By converting these concepts into the case at hand, a drafter may establish a belief that the entire subject is captured into the contract. The trick is to draft conceptually rather than to list a concept’s manifestations (read more here).

Examples of improved accuracy #

Example 1. For example, in a contract for creating a piece of work, a drafter will probably address how and when delivery and acceptance of the piece of work takes place. Applicable statutes will probably provide that any shortcomings must be claimed “within a reasonable period of time” or “without undue delay” and that a claim assessment also takes into account the rules of the particular marketplace.

It may help to investigate how such deadlines actually work in the given context and provide for customised (i.e., precise) timeframes. A contract attempting to address the vagueness of such statutory provisions should align with the wording of the statutory provisions accurately, and deviate from them precisely. Likewise, such deviation is easier to accept by the other party. Also, if the deviation is at first sight incompatible with mandatory law, being precise may well justify the settlement of an uncertain element of such mandatory provision.

Example 2. A similar example can be found in share purchase agreements with a price adjustment mechanism. Typically, such mechanisms provide for strict timeframes within which a party must deliver (or respond to delivered) financial accounts. If the preparation is no more than the push of a button, a short period may well suit both parties’ interests, but if the work is much more complicated than producing quarterly or annual results (e.g., because the cut-off date is potentially a random day of the month), a longer period of time seems to be inevitable. Such informed proposal is easy to explain and probably very acceptable (and if the other party bluntly responds with a doubled or halved timeframe that may well be countered).

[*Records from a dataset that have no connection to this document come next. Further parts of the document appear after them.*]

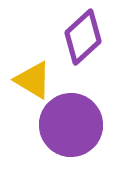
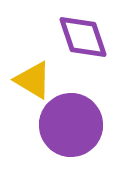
purple diamond: rotated 66 degrees counterclockwise
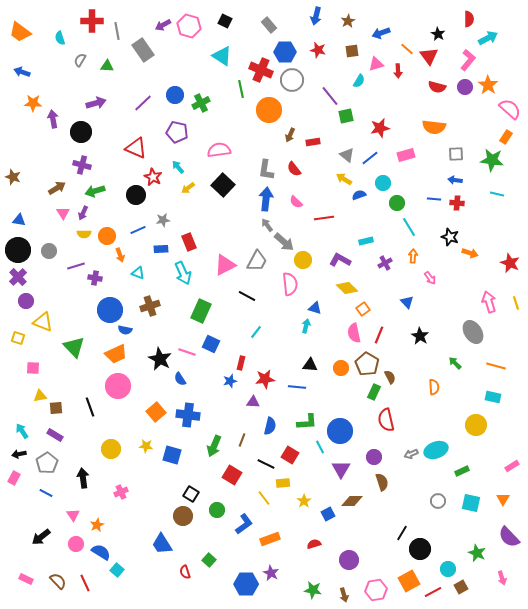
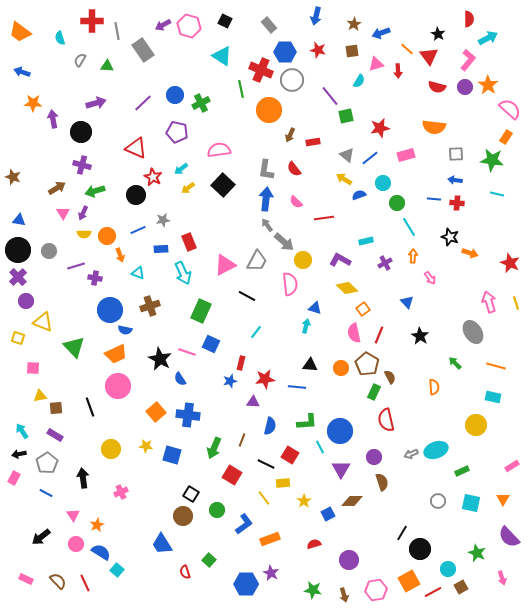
brown star at (348, 21): moved 6 px right, 3 px down
cyan arrow at (178, 167): moved 3 px right, 2 px down; rotated 88 degrees counterclockwise
green arrow at (214, 446): moved 2 px down
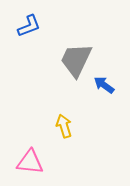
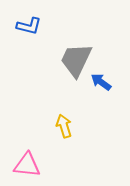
blue L-shape: rotated 35 degrees clockwise
blue arrow: moved 3 px left, 3 px up
pink triangle: moved 3 px left, 3 px down
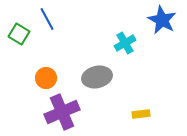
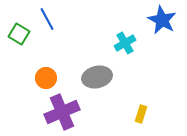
yellow rectangle: rotated 66 degrees counterclockwise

The period desirable for reviewing financial statements delivered to a purchaser, on the other hand, requires that the purchaser becomes acquainted with the applied accounting principles, the way they are adopted in reality, as well as the reported facts and valuation assessments actually being true and accurate.

Example 3. For another example, if the contracting parties are unable to completely describe the desired end-result (‘content’), they may define milestones (‘procedure’) ascertaining that certain procedural steps will be taken in a pre-described manner, as this would enable each party to interfere at appropriate times and places. The quality of an end-result will certainly improve if the parties have established (and adhered to) a procedure ascertaining adequate evaluation.

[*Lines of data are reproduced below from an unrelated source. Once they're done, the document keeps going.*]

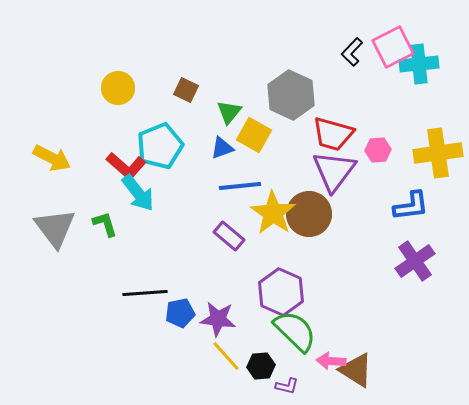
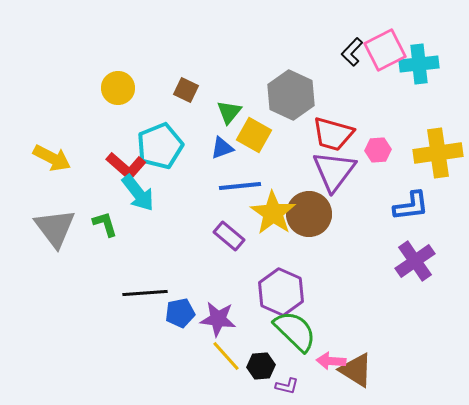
pink square: moved 8 px left, 3 px down
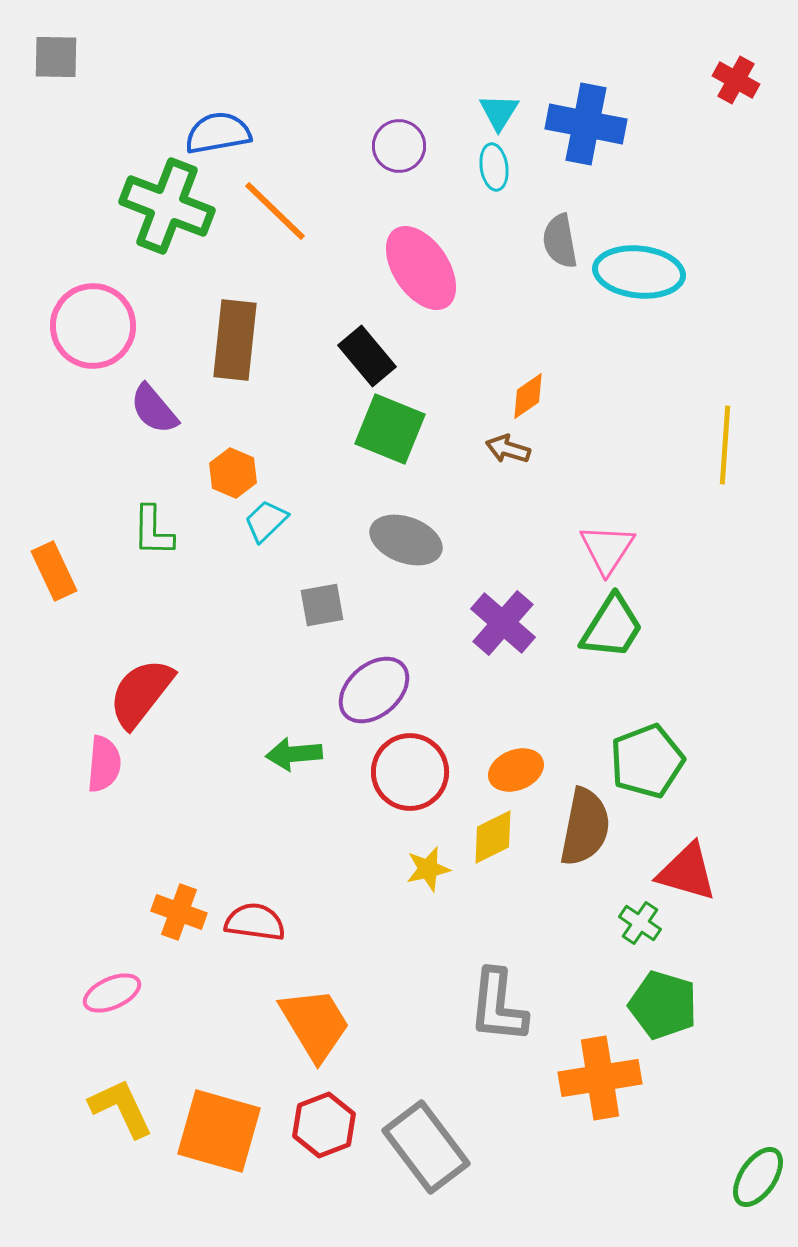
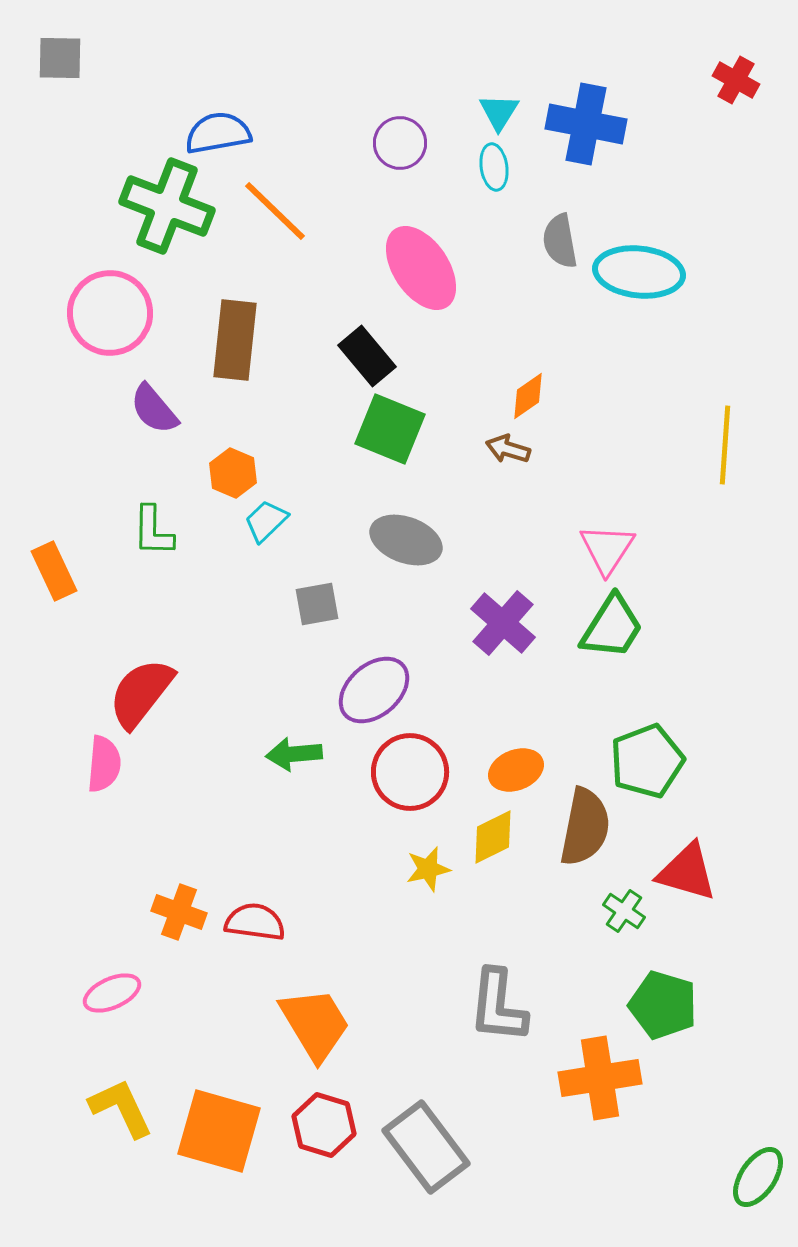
gray square at (56, 57): moved 4 px right, 1 px down
purple circle at (399, 146): moved 1 px right, 3 px up
pink circle at (93, 326): moved 17 px right, 13 px up
gray square at (322, 605): moved 5 px left, 1 px up
green cross at (640, 923): moved 16 px left, 12 px up
red hexagon at (324, 1125): rotated 22 degrees counterclockwise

If contract parties are unable to foresee all possible events of default or all circumstances in which very considerable damages may occur, it would probably be more appropriate to provide for notification procedures and subsequent obligations to cooperate, than to say that in case of Events A, B or C, the seller will indemnify the purchaser. The latter manifestations will frequently trigger liability-avoiding behaviour (often including passivity and hence even greater damages).

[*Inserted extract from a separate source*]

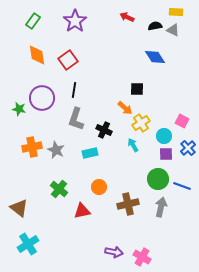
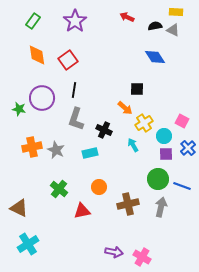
yellow cross: moved 3 px right
brown triangle: rotated 12 degrees counterclockwise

Example 4. For a final example, a services contract would address all compliance-related aspects of a service by addressing the desired service level, as well as the procedural aspects of a service (which standard of conduct the service provider must adhere to whilst performing the services).

The procedural aspects would ascertain that the agreed quality would not be achieved by non-compliant behaviour that cannot possibly be foreseen in the context of the service agreement (or even a reference to an exhaustive set of supporting principles).

[1] The MECE-principle (pronounce MEESEE, like in see me) is addressed in two bestsellers of Ethan Rasiel (McKinsey). Ethan M. Rasiel, The McKinsey way, McGraw-Hill 1999; and Ethan M. Rasiel and Paul N. Friga, The McKinsey mind, McGraw-Hill 2002 (both are translated into several languages).